The only acceptable output is every entry, printed exactly.

+ + + + +

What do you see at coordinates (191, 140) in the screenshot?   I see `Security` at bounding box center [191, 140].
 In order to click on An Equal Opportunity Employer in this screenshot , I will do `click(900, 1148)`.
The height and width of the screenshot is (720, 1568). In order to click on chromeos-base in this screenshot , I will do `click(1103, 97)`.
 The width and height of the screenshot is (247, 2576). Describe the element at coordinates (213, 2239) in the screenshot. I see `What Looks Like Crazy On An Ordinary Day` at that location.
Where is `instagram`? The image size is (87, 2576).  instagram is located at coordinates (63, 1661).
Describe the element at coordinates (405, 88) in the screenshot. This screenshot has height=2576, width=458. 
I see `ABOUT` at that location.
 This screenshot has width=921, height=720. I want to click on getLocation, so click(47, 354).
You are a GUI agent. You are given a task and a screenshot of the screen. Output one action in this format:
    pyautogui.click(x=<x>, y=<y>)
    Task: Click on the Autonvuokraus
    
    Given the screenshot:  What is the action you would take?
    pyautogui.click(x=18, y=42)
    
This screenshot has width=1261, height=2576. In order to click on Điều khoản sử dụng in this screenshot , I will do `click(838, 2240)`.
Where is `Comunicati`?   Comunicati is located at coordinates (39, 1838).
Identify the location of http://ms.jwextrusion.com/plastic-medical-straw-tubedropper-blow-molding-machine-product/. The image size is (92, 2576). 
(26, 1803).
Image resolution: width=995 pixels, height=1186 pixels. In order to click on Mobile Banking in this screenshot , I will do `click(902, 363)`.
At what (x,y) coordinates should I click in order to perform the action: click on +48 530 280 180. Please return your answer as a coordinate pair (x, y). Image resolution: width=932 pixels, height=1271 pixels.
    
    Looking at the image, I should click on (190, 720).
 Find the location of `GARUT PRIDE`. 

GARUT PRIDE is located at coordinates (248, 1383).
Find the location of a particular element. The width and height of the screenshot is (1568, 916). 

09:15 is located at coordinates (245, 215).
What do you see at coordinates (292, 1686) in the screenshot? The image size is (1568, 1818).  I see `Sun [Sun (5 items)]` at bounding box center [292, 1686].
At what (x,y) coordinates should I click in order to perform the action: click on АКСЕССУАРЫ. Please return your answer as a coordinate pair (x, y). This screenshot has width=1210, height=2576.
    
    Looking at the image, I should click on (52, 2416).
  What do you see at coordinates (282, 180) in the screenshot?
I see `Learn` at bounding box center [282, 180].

+ + + + +

_Solution for this exercise_:
What do you see at coordinates (191, 140) in the screenshot?   I see `Security` at bounding box center [191, 140].
 In order to click on An Equal Opportunity Employer in this screenshot , I will do `click(900, 1148)`.
The height and width of the screenshot is (720, 1568). In order to click on chromeos-base in this screenshot , I will do `click(1103, 97)`.
 The width and height of the screenshot is (247, 2576). Describe the element at coordinates (213, 2239) in the screenshot. I see `What Looks Like Crazy On An Ordinary Day` at that location.
Where is `instagram`? The image size is (87, 2576).  instagram is located at coordinates (63, 1661).
Describe the element at coordinates (405, 88) in the screenshot. This screenshot has height=2576, width=458. 
I see `ABOUT` at that location.
 This screenshot has width=921, height=720. I want to click on getLocation, so click(47, 354).
You are a GUI agent. You are given a task and a screenshot of the screen. Output one action in this format:
    pyautogui.click(x=<x>, y=<y>)
    Task: Click on the Autonvuokraus
    
    Given the screenshot:  What is the action you would take?
    pyautogui.click(x=18, y=42)
    
This screenshot has width=1261, height=2576. In order to click on Điều khoản sử dụng in this screenshot , I will do `click(838, 2240)`.
Where is `Comunicati`?   Comunicati is located at coordinates (39, 1838).
Identify the location of http://ms.jwextrusion.com/plastic-medical-straw-tubedropper-blow-molding-machine-product/. The image size is (92, 2576). 
(26, 1803).
Image resolution: width=995 pixels, height=1186 pixels. In order to click on Mobile Banking in this screenshot , I will do `click(902, 363)`.
At what (x,y) coordinates should I click in order to perform the action: click on +48 530 280 180. Please return your answer as a coordinate pair (x, y). Image resolution: width=932 pixels, height=1271 pixels.
    
    Looking at the image, I should click on (190, 720).
 Find the location of `GARUT PRIDE`. 

GARUT PRIDE is located at coordinates (248, 1383).
Find the location of a particular element. The width and height of the screenshot is (1568, 916). 

09:15 is located at coordinates (245, 215).
What do you see at coordinates (292, 1686) in the screenshot? The image size is (1568, 1818).  I see `Sun [Sun (5 items)]` at bounding box center [292, 1686].
At what (x,y) coordinates should I click in order to perform the action: click on АКСЕССУАРЫ. Please return your answer as a coordinate pair (x, y). This screenshot has width=1210, height=2576.
    
    Looking at the image, I should click on (52, 2416).
  What do you see at coordinates (282, 180) in the screenshot?
I see `Learn` at bounding box center [282, 180].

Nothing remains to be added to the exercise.